Things took a tragic turn at the University of Wisconsin when Charley Mohr, an extremely popular roommate of Pete’s, was killed in a college championship bout in 1960.
“Charley was a boxer who wanted to be a priest,” recalled Pete. “He was conflicted over the two. He even transferred from one Catholic high school because they didn’t want their students to be boxers. He was a brilliant defensive boxer, but couldn’t punch hard. If he hurt you by accident, he’d back off rather than risk hurting you.”
Pete says the Mohr episode was the last straw that finally broke the back of collegiate boxing. Shortly after Mohr’s death, the NCAA banned the sport completely. However, Pete says there were other abuses that could have easily resulted in tragedy.

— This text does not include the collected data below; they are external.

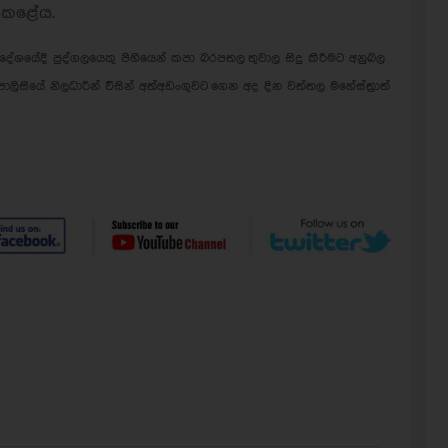
 කළේය.
රදේශයේදී පුද්ගලයෙකු පිහියෙන් කපා බරපතල
තුවාල සිදු කිරීමට අනුබල
ොලිසියේ නිලධාරීන් වි
සින් අත්අඩංගුවට
ගෙන අද දින වත්තල මහේස්ත්‍රාත්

“I can’t tell you how many times under-qualified boxers were forced to fight boxers like me who had a plethora of fights,” he explained. “And boxers had to lose or gain weight instantly if they wanted to keep their scholarships. At most I was 119 pounds, but I often fought at 132 or 139 pounds. If I didn’t, I’d lose my scholarship.”
Moreover, two of Pete’s teammates, Orville Pitts and Vinnie Ferguson, the latter of whom Emanuel Steward once described as “the greatest amateur” he’d ever seen, had over 100 fights and were far too experienced for their collegiate opponents, many of whom were donning gloves for the first time. When Ferguson was recruited by Wisconsin, he was undefeated in 70 bouts.
“The NCAA matches made Don King’s overmatches look like Boy Scout stuff,” said Pete.
Although it would have appeared that Pete was much too talented to be hurt at the collegiate level, he remembers being concerned enough to ask difficult questions. One time, in 1957, he asked his coach who would be responsible for the burial expenses and care of his elderly parents if he were killed in the ring. The coach dismissed the argument as “impossible” and “sophomoric” which, given Mohr’s death three years later, proved to be “profound and prescient,” according to Pete.
Oddly enough, by 1961, four boxers who at one time or another roomed with one of the twins died as a result of boxing. Among them were Mohr and Harry Campbell, a young pro who had also fought on the 1960 Olympic team.
“None of these guys fought with their face,” said Pete incredulously. “These were the last guys you’d think would get hurt.”
Although the twins chose not to become professional boxers by vocation, they have great admiration for fighters and still respect the sport. While they can sometimes sound like harsh critics, Pete says that their vast experience gives them that right.
Several years ago, at a lecture and book signing by three boxing authors at an independent store in lower Manhattan, Pete took each writer to task. His biggest question to all was how they could credibly describe boxing if they had not experienced the sport from a competitive standpoint.
Not initially satisfied with the responses, he prodded on, not as an arrogant bully but as a polite but firm and learned inquisitor.
“I’m very appreciative that I’m here and my brains are unscrambled enough where I can ask those kinds of questions,” he explained.
“As much as I’d like to say boxing doesn’t make you punch drunk, in many cases it does. Some writers tend to simplify the sport. As a former boxer who got so much out of the sport, I think it’s my right to make sure that doesn’t happen. I earned the right to ask difficult questions and expect satisfactory answers.”